The film cops out, despite its sentimentality - a quality distinctly absent from Alea's masterpiece, Memories of Underdevelopment. He wrote it himself from a novel by Edmundo Desnoes, who actually appears in it, in a public debate as to whether he is using the country for his own ends or is simply failing to understand it. The time is 1961, and Sergio (Sergio Corrieri), prosperous and well-placed, is staying on as wife, friends and family flee to Miami; he believes - it is more than a creed - that he must come to terms with the new regime. To that end, he keeps a diary. He has a casual affair with a girl from a different class who is bitter about losing her virginity; she begins to love him, but accuses him of rape after he has tried to end the relationship.

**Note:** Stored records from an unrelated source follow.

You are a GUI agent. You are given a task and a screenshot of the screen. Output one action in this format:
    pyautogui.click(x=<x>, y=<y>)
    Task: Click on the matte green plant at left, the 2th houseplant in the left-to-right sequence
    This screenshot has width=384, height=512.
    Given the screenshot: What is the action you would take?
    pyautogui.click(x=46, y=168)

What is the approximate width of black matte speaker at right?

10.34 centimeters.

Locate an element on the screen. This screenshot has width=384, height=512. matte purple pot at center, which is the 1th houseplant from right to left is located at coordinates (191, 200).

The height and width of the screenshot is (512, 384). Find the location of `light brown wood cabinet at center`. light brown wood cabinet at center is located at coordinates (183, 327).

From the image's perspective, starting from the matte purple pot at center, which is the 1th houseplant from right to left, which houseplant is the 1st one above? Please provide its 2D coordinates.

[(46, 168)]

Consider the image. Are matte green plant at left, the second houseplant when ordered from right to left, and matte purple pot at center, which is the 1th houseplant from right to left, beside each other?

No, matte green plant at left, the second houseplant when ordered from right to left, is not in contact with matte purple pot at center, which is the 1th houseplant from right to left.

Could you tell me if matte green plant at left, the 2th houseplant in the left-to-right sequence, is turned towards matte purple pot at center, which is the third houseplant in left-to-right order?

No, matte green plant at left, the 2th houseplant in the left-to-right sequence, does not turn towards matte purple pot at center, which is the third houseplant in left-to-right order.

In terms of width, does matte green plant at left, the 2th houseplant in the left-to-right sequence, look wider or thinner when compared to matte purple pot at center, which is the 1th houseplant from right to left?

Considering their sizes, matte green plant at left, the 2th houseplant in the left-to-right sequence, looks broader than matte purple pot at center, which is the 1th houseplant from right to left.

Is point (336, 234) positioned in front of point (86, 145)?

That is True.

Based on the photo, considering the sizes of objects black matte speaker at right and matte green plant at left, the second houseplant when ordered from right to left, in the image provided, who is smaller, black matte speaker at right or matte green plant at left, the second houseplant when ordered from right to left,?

He says, "I'm Europeanised. With her, I'm dogged by underdevelopment." They visit Hemingway's home - his refuge, it is said, though, ambiguously, Cuba never really interested him; his bullfighter posters might, perhaps, express a sublimated homosexuality rather than macho man. It is a movie about the past, present and future not only of Sergio - though he is not atypical - but of Cuba itself, a mighty collage of newsreels (the actualite), of memories and fantasies. There is no other film quite like it, and certainly not the nostalgic Letters from the Park (Cartas del parquee , 1988), though that is also the work of a clever and sophisticated film-maker. As adapted from Gabriel Garcia Marquez, it is a retreat to a peaceful provincial 1913, when a young man finds himself losing his beloved to the older man who is writing his love-letters for him.

These days television sometimes commemorates deceased movie-makers with their finest work. Both these films should be shown - and, because of its flashes of brilliance, La ultima cena. This is a director whose work, even the sub-Bunuel pieces, ought to be better known.

Toms Gutierrez Alea, film director, producer, screenwriter: born Havana 11 December 1928; died Havana 16 April 1996.